Pois é. A instantes falávamos de corrupção e de quanto ela é prejudicial para o país; agora, no âmbito privado, ela é plenamente justificável. Juro pela divindade que vocês escolherem que essa pequena historinha se deu exatamente como descrito aqui. É uma questão de hipocrisia pura e simples? Conheço o cidadão o suficiente para dizer que não. A diferenciação, por absurda que seja, é sincera. Ele acredita de fato que sua conduta está ok, e muita gente pensa assim também. Mas na hora de apreciar esta mesma conduta em outras instâncias, a pessoa se revolta.

Algumas coisas a considerar nessa síndrome de autovisão. As sociedades cuja cultura é do tipo individualista tendem a achar o eu distinto do nós. Isso é muito claro nas sociedades ocidentais de economia mais bem consolidada, como nos Estados Unidos, Canadá, Reino Unido e etc. Há muitos motivos para que estas sociedades sejam assim, como a aplicação do capitalismo, a adoção do cristianismo e outras avenças, mas não cabe abordar isso agora. Basta saber que, nestas culturas, o indivíduo é precípuo em relação ao coletivo. O homem aqui deve procurar a autossuficiência antes de se situar no meio onde vive, até porque ele pode fazer isso.

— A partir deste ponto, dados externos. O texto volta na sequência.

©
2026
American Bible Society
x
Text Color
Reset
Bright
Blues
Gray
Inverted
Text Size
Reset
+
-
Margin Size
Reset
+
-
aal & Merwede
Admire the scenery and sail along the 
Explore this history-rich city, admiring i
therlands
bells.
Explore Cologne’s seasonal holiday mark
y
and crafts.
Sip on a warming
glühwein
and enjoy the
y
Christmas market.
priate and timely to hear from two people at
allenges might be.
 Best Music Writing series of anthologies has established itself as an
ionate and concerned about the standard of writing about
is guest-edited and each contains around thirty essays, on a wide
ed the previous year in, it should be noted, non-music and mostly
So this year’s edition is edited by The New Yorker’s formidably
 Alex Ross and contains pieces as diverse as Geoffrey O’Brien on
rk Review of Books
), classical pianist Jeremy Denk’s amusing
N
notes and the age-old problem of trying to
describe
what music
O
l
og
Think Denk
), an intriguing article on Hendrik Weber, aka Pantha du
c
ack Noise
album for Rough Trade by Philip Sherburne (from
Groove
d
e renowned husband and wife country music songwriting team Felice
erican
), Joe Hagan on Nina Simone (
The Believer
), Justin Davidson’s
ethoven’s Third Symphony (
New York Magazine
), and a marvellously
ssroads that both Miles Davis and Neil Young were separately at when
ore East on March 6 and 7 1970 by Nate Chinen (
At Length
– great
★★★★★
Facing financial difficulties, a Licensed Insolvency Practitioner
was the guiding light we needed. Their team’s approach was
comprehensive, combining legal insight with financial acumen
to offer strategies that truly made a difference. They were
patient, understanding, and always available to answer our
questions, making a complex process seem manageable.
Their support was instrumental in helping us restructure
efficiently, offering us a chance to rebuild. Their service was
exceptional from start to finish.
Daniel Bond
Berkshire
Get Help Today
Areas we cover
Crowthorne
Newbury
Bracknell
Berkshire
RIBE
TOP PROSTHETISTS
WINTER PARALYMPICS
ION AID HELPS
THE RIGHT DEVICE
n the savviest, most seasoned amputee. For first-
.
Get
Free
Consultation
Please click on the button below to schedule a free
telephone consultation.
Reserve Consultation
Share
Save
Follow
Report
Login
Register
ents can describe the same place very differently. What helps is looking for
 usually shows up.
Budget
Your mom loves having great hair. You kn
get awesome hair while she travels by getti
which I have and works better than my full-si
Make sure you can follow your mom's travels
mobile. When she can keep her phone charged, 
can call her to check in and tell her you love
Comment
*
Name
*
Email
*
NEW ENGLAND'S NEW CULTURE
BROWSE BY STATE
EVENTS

Embora a realidade rume para o polo oposto nas sociedades menos providas de recursos, onde a interdependência torna os laços sociais mais necessários, é fato que o cubo cultural é uma matriz de n dimensões, por isso mesmo uma sociedade pode ser individualista em certos aspectos e comunitarista em outros, e por este motivo o fenômeno pode ser observado em qualquer local do globo, mas, via de regra, uma visão muito egocêntrica tende a exacerbá-lo.

Vamos a ele. Podemos notar que há um paradigma duplo para explicar os comportamentos. Quando analisamos ações negativas dos outros, tendemos a desprezar fatores situacionais e enaltecer fatores disposicionais. Em outras palavras, se alguém faz algo de ruim, dizemos que o defeito é inerente à pessoa; se quem o faz somos nós, tendemos a imputar a má ação à nossa situação, ou seja, a fatores ambientais e externos a nós. O efeito é intercambiável: quando o ato é positivo, os fatores se invertem – somos inerentemente bons, enquanto os outros são levados pela situação a serem bons. Eu sou promovido porque me esforço; meu colega, porque deu sorte. Isso é o que, em Psicologia, se dá o nome de erro fundamental de atribuição.

Tudo é uma questão de perspectiva. Cada pequena atividade que acontece neste acidentado planetinha azul tem um protagonista e, eventualmente, alguém que a contempla. Cada um terá seu próprio ângulo de visão e uma explicação própria para o ocorrido, sendo que as causas podem estar diametralmente opostas.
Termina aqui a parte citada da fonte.